Google Cloud OAuth tokens are stored with Fernet AES-128 encryption in PostgreSQL, with automatic token refresh and connection-type routing. The multi-connection architecture supports up to 5 OAuth connections per user, scoped by connection type (marketing, productivity, custom). Credentials are isolated per user with user_id-scoped queries preventing cross-user access.

Shell Safety Guardrails

All shell commands undergo pre-execution safety analysis with a three-level classification system. SAFE commands (read-only operations like ls, cat, df) execute immediately. NEEDS_CONFIRMATION commands (potentially impactful operations) require explicit user approval through the coordinator. BLOCKED commands (destructive operations including rm -rf, sudo, mkfs, and disk formatting) are refused entirely. The safety system decomposes pipe chains to analyze each component, scans embedded Python code via python -c for dangerous patterns, and extracts commands from AppleScript do shell script blocks.

Email Formatting

When Margot sends emails via Gmail, a dedicated Email Formatter service converts markdown content to professionally styled HTML with proper rendering across email clients. Features include Apple-style font stacks, responsive tables with alternating row colors and hover states, dark-themed code blocks, blue-accented blockquotes, and smart metric highlighting where positive percentages appear in green and negative percentages in red. A plain text fallback is generated automatically for clients that do not support HTML.

Database Architecture

PostgreSQL 18 with pgvector 0.8.1 provides the persistence layer. Core tables include conversations and messages (with auto-updating triggers for metadata), semantic_memories, episodic_memories, and procedural_memories (all with HNSW vector indexes), google_cloud_connections (encrypted OAuth tokens), scheduled_tasks, and memory_operations (audit log). Performance is optimized through HNSW indexes (m=16, ef_construction=64), composite indexes on user_id + timestamp, GIN indexes for full-text search, and JSONB for flexible metadata.

Architecture Principles

LLM-driven routing over hardcoded rules. Keyword-based tool routing creates brittle systems. Letting models make intelligent tool selection decisions based on full context produces more reliable and adaptable behavior. The model-selectable coordinator takes this further by allowing users to choose the best model for their workflow.

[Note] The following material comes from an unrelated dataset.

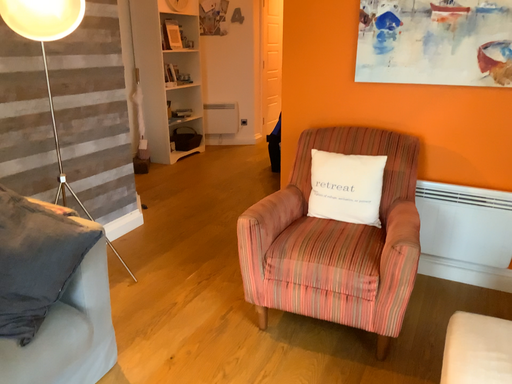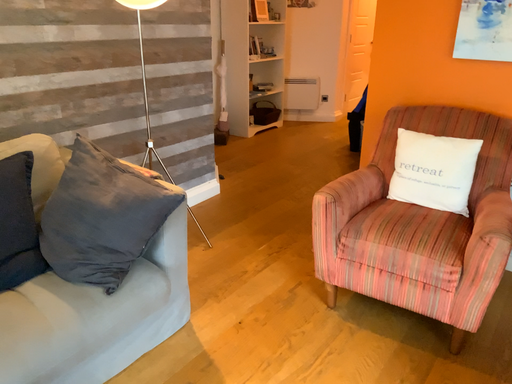 Question: Which way did the camera rotate in the video?

Choices:
 (A) rotated right
 (B) rotated left

Answer: (B) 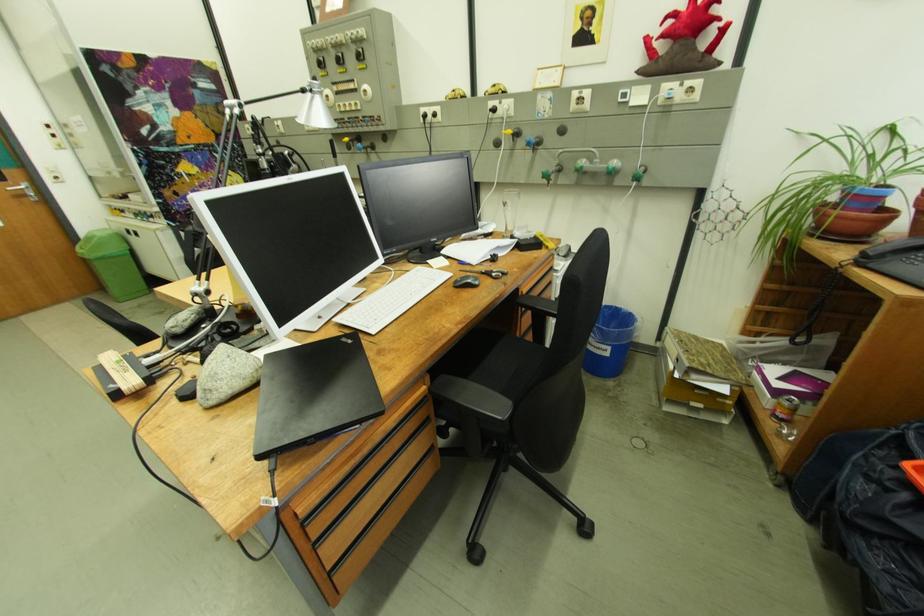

Server-side calculations for data accuracy. LLMs are unreliable at arithmetic. All financial calculations, metric aggregations, and data transformations happen in Python before reaching the model, eliminating entire categories of errors.

Structural enforcement over prompt engineering. Validation gates, typed schemas, and AST analysis provide guarantees that no amount of prompt refinement can match. The self-extending skills pipeline exemplifies this: generated code must pass static analysis and automated tests before registration.

Memory as a first-class system component. The four-layer memory architecture transforms Margot from a stateless assistant into one that accumulates knowledge, recognizes patterns, and improves with use. The 26% accuracy improvement over baseline validates the investment in purpose-built memory infrastructure.

Margot represents a practical demonstration that multi-agent AI systems can be built for production use today, with careful attention to reliability, performance, and user experience.